START Entries shown
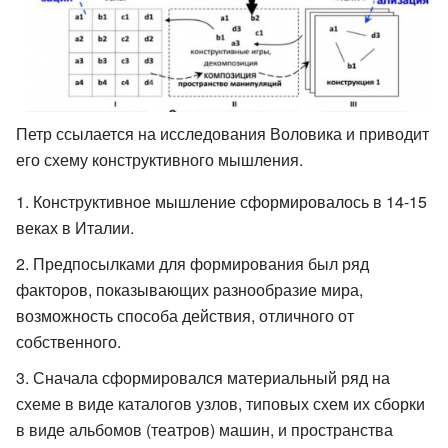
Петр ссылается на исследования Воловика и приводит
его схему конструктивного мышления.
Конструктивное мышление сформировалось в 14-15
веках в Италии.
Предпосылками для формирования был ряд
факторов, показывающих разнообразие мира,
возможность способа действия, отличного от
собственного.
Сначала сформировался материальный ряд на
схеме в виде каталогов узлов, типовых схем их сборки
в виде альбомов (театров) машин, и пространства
END Entries shown
START Entries shown
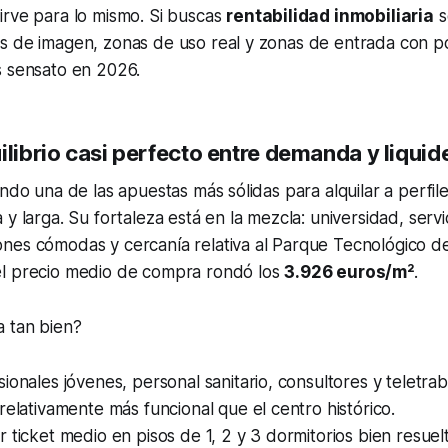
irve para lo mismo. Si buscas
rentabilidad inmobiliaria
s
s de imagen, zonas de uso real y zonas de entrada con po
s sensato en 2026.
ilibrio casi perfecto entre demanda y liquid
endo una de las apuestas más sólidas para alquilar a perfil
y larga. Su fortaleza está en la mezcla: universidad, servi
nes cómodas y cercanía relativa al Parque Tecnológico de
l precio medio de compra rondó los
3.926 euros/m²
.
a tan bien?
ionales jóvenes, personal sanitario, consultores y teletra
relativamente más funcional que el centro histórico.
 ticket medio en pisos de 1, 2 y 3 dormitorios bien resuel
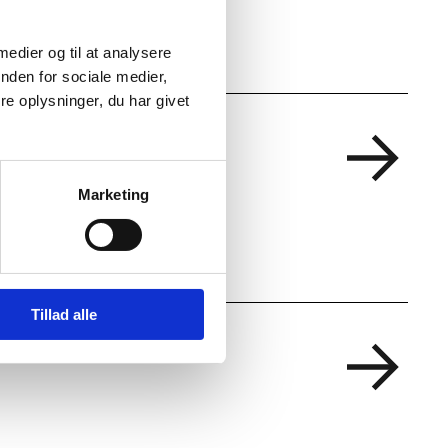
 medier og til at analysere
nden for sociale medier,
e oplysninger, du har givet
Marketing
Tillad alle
END Entries shown
● Task instructions
Whenever a line of the data includes the word "bien", show that line in full.

● Result of this exercise
a tan bien?
 ticket medio en pisos de 1, 2 y 3 dormitorios bien resuel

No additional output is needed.